DE10054270B4 - Process for producing photomask substrates - Google Patents

Abstract

Process for producing photomask substrates for semiconductor lithography in the wavelength range from 155 nm to 160 nm, comprising the steps of:
Plasma-assisted deposition of quartz glass from reaction gases, of which at least one is fluorine-containing, the proportion of which is adjusted so that the fluorine concentration of the deposited quartz glass is between 0.01% and 2%, and the relative humidity is adjusted so that the OH Concentration of the deposited quartz glass is <30 ppm;
- doping the quartz glass with hydrogen;
Finishing of the quartz glass to Photomaskensubstratplatten.

Description

The The present invention relates to a method of manufacture of photomask substrates for the semiconductor lithography in the wavelength range from 155 nm to 160 nm.

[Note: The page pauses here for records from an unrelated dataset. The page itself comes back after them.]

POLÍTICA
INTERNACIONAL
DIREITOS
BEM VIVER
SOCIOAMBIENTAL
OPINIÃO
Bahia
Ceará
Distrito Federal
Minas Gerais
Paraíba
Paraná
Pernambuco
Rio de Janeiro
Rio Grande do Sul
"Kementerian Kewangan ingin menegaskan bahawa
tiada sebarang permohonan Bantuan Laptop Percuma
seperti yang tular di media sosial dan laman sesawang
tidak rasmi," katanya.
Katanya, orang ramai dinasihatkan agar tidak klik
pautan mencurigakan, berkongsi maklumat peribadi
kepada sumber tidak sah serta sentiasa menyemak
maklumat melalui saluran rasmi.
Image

By Semiconductor lithography methods are integrated, for example Circuits generated. In doing so, optical systems become the geometric ones Shapes of a photomask imaged on semiconductor wafers. The photomasks consist of one for the respective wavelengths transparent photomask substrate and the actual mounted on it Mask with the pattern.

In The standard lithography method becomes wavelengths in the ultraviolet range used from about 200 to 400 nm. In the course of increasing miniaturization and integration of the circuits are now also wavelengths below 200 nm, in particular 157 nm used.

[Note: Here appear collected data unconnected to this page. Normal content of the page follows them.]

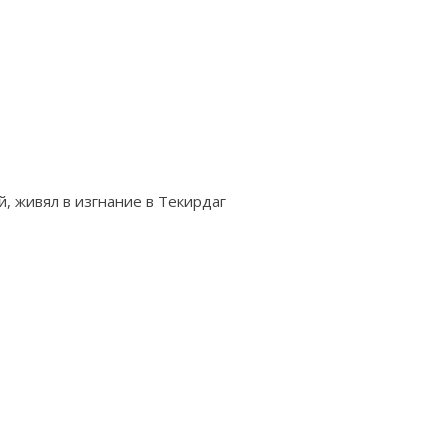
, живял в изгнание в Текирдаг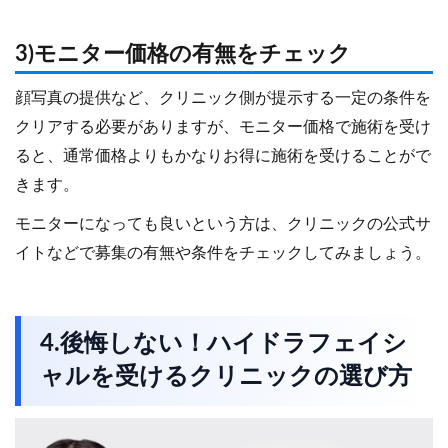
3)モニター価格の有無をチェック
顔写真の提供など、クリニック側が提示する一定の条件を
クリアする必要がありますが、モニター価格で施術を受け
ると、通常価格よりもかなりお得に施術を受けることがで
きます。
モニターになっても良いという方は、クリニックの公式サ
イトなどで募集の有無や条件をチェックしてみましょう。
4.後悔しない！ハイドラフェイシ
ャルを受けるクリニックの選び方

glass fibers made of quartz glass have been used for decades by plasma-assisted deposition won. However, these quartz glasses were for glass fibers in the wavelength range used from 700 to 950 nm.

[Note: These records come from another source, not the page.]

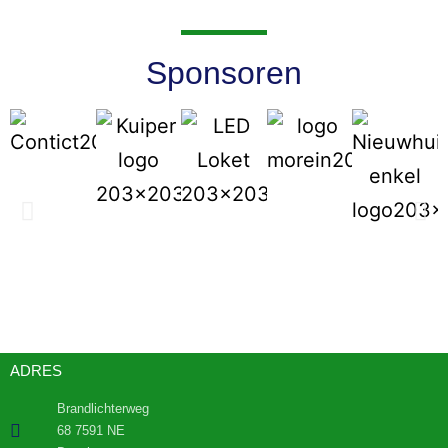
Sponsoren
ADRES
Brandlichterweg
68 7591 NE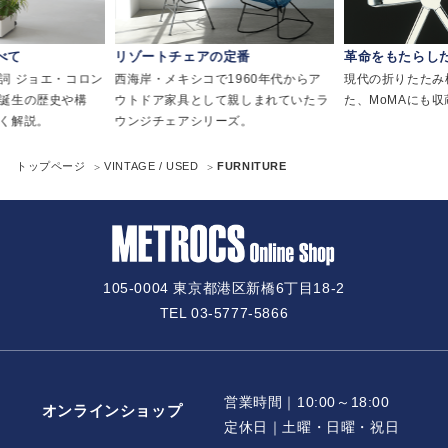
べて
リゾートチェアの定番
革命をもたらし
詞 ジョエ・コロン
西海岸・メキシコで1960年代からア
現代の折りたたみ
誕生の歴史や構
ウトドア家具として親しまれていたラ
た、MoMAにも
く解説。
ウンジチェアシリーズ。
トップページ
VINTAGE / USED
FURNITURE
105-0004 東京都港区新橋6丁目18-2
TEL 03-5777-5866
営業時間｜10:00～18:00
オンラインショップ
定休日｜土曜・日曜・祝日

In the EP 0 096 878 B1 Such a method for producing optical waveguides is described. The necessary glass blank is deposited on a carrier from a chemical vapor phase reaction taking place in a heating zone. The heating zone is formed by flowing a stream of heated gaseous medium through the heating zone and over the heating zone, thereby inducing in the heating zone a plasma for heating the gaseous medium to a predetermined temperature. For the excitation of the plasma frequencies of at least 20 MHz are used. The plasma is ignited in an argon oxygen mixture. In addition, silicon tetrachloride is introduced, which disassociates under the action of the plasma. The silicon reacts with the oxygen to form silica, which is deposited as glass. In this particular process, the plasma is annular and the gas supply coaxial with the reaction gas, such as silicon tetrachloride, being introduced only to the center of the annular plasma. The argon and oxygen are used in addition to cool the reactor walls or to protect against reactions with the plasma.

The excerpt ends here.